Update the machine configuration in configs/machine/your_machine.yaml and adjust paths in the bash scripts before execution.

Note regarding DINO initialization

We use DINO init for the multi-view transformer and the default training config expects weights to be present at ${machine.root_pretrained_checkpoints_dir}/aat_init_w_dinov2_vitg_layers_24_to_40.pth.

The DINO init multi-view transformer checkpoint can be generated and saved to ${machine.root_pretrained_checkpoints_dir}/aat_init_w_dinov2_vitg_layers_24_to_40.pth using UniCeption:

python3 scripts/convert_dino_to_info_sharing.py --output_path ${machine.root_pretrained_checkpoints_dir}/aat_init_w_dinov2_vitg_layers_24_to_40.pth --start 24 --encoder_str dinov2_giant --info_sharing_class alternating

Paper Ablations

We provide bash scripts for all ablations studied in the paper (see bash_scripts/train/ablations/).

Fine-tuning Other Models

Beyond MapAnything training, our modular data and training pipeline can improve performance of other models. We provide fine-tuning scripts for:

MoGe-2 Fine-tuning

bash bash_scripts/train/finetuning/moge2_finetuning.sh 8

VGGT Fine-tuning

bash bash_scripts/train/finetuning/vggt_finetuning.sh 8

π³ Fine-tuning (with Equivariant Reference Frame)

bash bash_scripts/train/finetuning/pi3_finetuning.sh 8

These scripts demonstrate how our comprehensive training data and pipeline can enhance existing 3D reconstruction models, including support for equivariant reference frames (i.e., the scheme used by π³).

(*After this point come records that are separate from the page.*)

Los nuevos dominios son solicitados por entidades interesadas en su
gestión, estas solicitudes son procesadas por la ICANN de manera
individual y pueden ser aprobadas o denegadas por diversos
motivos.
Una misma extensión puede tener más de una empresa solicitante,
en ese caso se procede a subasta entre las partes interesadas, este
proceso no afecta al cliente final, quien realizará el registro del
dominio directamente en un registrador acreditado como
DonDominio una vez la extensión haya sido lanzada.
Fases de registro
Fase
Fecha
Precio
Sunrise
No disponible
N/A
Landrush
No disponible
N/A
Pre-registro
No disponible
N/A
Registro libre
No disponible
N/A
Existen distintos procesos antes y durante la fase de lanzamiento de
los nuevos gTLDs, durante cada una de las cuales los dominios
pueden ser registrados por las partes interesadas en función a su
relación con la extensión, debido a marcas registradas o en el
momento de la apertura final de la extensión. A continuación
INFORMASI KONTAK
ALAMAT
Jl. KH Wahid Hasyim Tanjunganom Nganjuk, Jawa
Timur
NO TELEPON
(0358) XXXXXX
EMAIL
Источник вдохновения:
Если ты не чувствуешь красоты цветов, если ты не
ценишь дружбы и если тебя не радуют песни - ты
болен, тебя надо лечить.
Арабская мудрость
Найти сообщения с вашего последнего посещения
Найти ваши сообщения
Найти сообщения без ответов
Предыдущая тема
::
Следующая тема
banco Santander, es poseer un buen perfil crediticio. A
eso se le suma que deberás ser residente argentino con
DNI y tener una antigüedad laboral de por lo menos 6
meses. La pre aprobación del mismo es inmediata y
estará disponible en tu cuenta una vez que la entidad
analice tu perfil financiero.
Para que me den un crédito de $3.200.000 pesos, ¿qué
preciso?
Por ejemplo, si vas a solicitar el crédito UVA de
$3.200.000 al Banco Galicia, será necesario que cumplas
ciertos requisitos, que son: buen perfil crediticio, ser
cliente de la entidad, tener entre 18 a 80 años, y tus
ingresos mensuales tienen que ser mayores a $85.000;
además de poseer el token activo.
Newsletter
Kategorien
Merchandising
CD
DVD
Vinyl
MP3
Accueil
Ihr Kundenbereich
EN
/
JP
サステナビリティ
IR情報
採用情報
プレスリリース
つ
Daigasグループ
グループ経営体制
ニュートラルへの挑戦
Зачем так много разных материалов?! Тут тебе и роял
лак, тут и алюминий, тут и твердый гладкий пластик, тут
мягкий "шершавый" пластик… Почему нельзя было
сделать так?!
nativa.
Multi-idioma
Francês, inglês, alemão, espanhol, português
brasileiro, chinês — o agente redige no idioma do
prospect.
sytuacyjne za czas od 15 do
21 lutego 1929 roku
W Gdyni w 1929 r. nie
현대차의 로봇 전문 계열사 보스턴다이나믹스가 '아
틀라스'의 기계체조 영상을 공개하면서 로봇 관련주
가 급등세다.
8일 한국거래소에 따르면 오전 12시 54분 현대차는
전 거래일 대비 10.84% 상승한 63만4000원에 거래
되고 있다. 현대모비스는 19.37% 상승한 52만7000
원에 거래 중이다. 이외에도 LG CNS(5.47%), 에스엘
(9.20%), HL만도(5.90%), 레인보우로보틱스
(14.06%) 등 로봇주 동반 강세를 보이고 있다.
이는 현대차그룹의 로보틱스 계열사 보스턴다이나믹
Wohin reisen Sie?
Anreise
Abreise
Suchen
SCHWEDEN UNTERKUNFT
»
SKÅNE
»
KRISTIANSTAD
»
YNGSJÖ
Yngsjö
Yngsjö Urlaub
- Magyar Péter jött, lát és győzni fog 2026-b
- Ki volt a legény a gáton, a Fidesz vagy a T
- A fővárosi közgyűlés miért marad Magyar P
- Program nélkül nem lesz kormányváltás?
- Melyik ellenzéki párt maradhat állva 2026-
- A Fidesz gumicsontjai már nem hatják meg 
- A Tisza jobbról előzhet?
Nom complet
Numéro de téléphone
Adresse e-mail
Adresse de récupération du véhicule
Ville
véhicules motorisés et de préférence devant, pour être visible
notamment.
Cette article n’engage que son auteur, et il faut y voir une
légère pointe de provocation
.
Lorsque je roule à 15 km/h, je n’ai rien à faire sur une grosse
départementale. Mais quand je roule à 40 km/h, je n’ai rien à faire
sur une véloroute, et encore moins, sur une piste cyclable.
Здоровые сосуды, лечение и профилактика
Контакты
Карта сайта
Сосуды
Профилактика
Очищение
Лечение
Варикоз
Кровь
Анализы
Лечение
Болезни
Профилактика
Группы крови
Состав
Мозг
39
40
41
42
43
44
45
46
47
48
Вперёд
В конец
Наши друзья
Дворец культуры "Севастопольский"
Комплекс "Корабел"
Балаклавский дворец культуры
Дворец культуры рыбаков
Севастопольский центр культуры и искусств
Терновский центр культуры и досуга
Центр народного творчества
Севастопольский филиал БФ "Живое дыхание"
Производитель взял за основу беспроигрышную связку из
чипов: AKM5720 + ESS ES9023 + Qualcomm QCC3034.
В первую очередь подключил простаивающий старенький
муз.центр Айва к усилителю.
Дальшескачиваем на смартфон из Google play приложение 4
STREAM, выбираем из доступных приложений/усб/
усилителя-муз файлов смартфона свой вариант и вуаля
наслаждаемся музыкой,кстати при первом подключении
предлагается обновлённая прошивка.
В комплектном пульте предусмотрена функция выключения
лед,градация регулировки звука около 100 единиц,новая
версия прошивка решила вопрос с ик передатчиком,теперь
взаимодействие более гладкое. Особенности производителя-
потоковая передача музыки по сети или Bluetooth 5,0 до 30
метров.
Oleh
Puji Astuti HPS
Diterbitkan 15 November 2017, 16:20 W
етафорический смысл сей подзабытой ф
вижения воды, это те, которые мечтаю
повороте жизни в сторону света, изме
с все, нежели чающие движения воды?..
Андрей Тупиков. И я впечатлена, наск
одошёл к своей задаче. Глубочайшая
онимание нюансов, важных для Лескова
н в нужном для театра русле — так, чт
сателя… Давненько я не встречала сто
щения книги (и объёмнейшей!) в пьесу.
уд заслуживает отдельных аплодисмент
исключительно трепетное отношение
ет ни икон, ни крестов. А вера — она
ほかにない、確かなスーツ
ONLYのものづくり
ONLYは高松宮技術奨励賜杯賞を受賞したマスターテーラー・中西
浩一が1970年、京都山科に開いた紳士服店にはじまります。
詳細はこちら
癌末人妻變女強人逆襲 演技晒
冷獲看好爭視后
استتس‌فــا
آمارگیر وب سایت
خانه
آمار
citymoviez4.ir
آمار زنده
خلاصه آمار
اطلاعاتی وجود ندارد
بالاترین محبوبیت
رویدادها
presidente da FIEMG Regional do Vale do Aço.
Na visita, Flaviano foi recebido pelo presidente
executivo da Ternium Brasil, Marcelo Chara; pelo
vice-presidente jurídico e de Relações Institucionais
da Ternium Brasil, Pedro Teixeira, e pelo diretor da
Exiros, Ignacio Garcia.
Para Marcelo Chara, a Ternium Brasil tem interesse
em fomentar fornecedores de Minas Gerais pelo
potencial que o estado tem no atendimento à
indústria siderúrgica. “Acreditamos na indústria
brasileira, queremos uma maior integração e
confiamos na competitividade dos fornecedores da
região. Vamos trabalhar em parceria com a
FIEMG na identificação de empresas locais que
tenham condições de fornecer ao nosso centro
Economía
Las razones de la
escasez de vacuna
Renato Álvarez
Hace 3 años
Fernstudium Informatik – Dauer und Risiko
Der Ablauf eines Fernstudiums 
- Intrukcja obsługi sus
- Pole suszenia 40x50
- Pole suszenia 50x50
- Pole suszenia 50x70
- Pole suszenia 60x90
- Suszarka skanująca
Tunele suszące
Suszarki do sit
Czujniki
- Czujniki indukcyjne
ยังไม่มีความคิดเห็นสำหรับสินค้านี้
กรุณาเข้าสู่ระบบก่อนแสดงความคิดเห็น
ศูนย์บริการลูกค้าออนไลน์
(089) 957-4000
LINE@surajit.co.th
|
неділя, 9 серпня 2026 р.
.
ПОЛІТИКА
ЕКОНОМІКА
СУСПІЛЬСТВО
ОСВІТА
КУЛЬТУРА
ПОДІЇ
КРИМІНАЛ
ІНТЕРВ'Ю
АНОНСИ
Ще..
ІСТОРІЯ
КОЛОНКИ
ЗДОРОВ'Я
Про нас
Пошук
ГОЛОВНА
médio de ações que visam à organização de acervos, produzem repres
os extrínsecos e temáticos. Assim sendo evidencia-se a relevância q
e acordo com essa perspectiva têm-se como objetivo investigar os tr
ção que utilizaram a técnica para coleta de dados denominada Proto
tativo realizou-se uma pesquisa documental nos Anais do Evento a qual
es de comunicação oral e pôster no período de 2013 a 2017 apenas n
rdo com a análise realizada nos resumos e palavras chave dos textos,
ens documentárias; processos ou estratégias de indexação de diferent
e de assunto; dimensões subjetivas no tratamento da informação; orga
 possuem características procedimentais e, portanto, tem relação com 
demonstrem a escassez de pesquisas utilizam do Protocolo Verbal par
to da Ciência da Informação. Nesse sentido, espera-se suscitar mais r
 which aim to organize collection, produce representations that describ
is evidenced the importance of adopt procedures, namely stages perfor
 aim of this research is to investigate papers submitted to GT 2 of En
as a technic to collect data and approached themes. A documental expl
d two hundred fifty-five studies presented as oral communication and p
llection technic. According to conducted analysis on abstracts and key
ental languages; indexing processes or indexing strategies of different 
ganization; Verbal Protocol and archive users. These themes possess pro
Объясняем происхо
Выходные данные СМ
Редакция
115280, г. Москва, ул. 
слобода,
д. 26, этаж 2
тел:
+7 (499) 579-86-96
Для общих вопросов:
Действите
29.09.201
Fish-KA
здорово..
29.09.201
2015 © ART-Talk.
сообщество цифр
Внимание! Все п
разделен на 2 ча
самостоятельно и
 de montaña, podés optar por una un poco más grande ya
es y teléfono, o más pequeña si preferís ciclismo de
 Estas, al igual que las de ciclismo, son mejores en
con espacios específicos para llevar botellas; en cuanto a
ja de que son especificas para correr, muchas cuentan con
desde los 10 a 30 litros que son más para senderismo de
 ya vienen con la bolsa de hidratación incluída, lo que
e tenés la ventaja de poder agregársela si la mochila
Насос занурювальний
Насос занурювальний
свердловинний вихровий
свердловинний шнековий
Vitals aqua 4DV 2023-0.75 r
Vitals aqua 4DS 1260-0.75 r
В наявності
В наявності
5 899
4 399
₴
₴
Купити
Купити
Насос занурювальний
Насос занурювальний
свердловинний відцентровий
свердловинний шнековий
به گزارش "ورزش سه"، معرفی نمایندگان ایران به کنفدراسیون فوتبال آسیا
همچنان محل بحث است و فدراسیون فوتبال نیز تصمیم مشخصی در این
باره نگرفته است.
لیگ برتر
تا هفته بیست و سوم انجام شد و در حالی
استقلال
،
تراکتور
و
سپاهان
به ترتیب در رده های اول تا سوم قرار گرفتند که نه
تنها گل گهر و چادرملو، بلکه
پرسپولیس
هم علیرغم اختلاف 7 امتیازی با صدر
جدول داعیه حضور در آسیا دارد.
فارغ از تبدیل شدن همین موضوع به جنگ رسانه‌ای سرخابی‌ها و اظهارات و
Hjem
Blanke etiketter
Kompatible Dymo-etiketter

Example Fine-tuning Results

We show the average performance on ETH3D, ScanNet++V2 & TartanAirV2-WB at varying number of views for our finetuned variants of VGGT & π³ using the MapAnything data and training framework. Note that there might be data leak for π³ on our ScanNet++V2 & TartanAirV2-WB benchmarking since the original train scene splits are unknown. Despite this, we show that our finetuned models show higher performance than the public π³ (finetuned on top of VGGT) & VGGT models:

Finetuning Benchmarking

Configuration System

MapAnything uses Hydra for configuration management. Key configuration categories:

  • Overall: configs/train.yaml - Entrypoint
  • Machine: configs/machine/ - Path settings
  • Dataset: configs/dataset/ - Dataset selection and parameters
  • Model: configs/model/ - Model architecture configurations
  • Loss: configs/loss/ - Loss function definitions
  • Train Params: configs/train_params/ - Training hyperparameters

Multi-Node Training

For large-scale training, use the multi-node configurations in the main training scripts:

# Example multi-node execution
bash bash_scripts/train/main/mapa_curri_24v_13d_48ipg_64g.sh \
    NUM_GPUS NUM_NODES NODE_RANK JOB_ID HOST_NODE_ADDR MAX_RESTARTS

The scripts include optimized settings for AWS multi-node training with EFA networking. These can be removed/updated based on your compute infrastructure.

Dataset Coverage

The training scripts support all 13 training datasets (with appropriate splits) converted to WAI format:

  1. Aria Synthetic Environments
  2. BlendedMVS
  3. DL3DV-10K
  4. Dynamic Replica
  5. Mapillary Planet Scale Depth & Reconstructions (MPSD)
  6. MegaDepth (including Tanks & Temples)
  7. MVS-Synth
  8. Parallel Domain 4D
  9. SAIL-VOS 3D
  10. ScanNet++ v2
  11. Spring
  12. TartanAirV2 Wide Baseline
  13. UnrealStereo4K

Reproducing Results

To exactly reproduce the paper results:

  1. Process datasets using instructions in Data Processing README
  2. Download pre-computed metadata from HuggingFace
  3. Run the main training scripts with your machine configuration
  4. Use the same hyperparameters and data splits as provided in the configs

Results will be saved to the configured hydra.run.dir directory with regular checkpointing and training logs.